Chapter 16: The Goblins
Despite the pain that was caused by the searing white light of the inquisitor’s god, the darkness stayed with Solovino until the end. It wasn’t just because the bard's suffering was delicious either.
Though it was.
It was because with every word the fool that tortured his minion to death gave it valuable information. Templars existed to hunt down evil. There was a Holy city. The church thought very little of mages, and by proxy, since a mage thought that the darkness was a grave threat, they were utterly unconcerned by it. It was almost laughable to the darkness. They were more interested in hurting the bard for his terribly licentious reputation than in understanding the darkness that suffused his pitiful soul. It didn’t help matters that the Bard was literally incapable of telling them what they wanted to know though.
With every word, the swamp’s decision to keep a low profile and disappear from sight in the wake of the storm seemed like a better and better idea.

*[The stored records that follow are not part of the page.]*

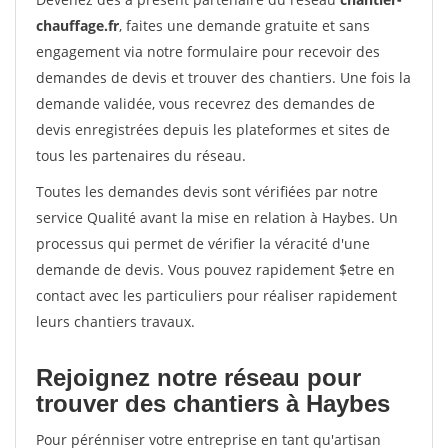
chauffage.fr
, faites une demande gratuite et sans
engagement via notre formulaire pour recevoir des
demandes de devis et trouver des chantiers. Une fois la
demande validée, vous recevrez des demandes de
devis enregistrées depuis les plateformes et sites de
tous les partenaires du réseau.
Toutes les demandes devis sont vérifiées par notre
service Qualité avant la mise en relation à Haybes. Un
processus qui permet de vérifier la véracité d'une
demande de devis. Vous pouvez rapidement $etre en
contact avec les particuliers pour réaliser rapidement
leurs chantiers travaux.
Rejoignez notre réseau pour
trouver des chantiers à Haybes
Pour pérénniser votre entreprise en tant qu'artisan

It had barely begun to explore the new opportunities that awaited in its expanded territory, and the last thing it needed right now was to deal with fending off a serious threat in its weakened state. So it watched while the Bard tried in vain to tell the holy men what they wanted to know while he lost his fingers one at a time. The swamp would have preferred to keep Solovino. His songs had been useful for whetting its appetite for the wider world, but its grip on him weakened during the flood, and the wraith would much rather that the bard was put down like the dog he was rather than give him the chance to somehow slip the leash.
In the end Solovino didn’t even die with a whimper. When he was finally on the verge of telling the men about the Lich beneath the swamp, that same Lich simply pulled his soul out of his body, completing their dark bargain and pulling the bard back to him like a fish on a hook. After a brief spasm, Solovino’s body grew still, and with an acrid odor and a puff of foul smoke, the amulet on the tortured man's chest began to melt until it was nothing but slag. Moments later the darkness lost sight of the Templars, but he doubted they would find any clues on the body that would come back to haunt it.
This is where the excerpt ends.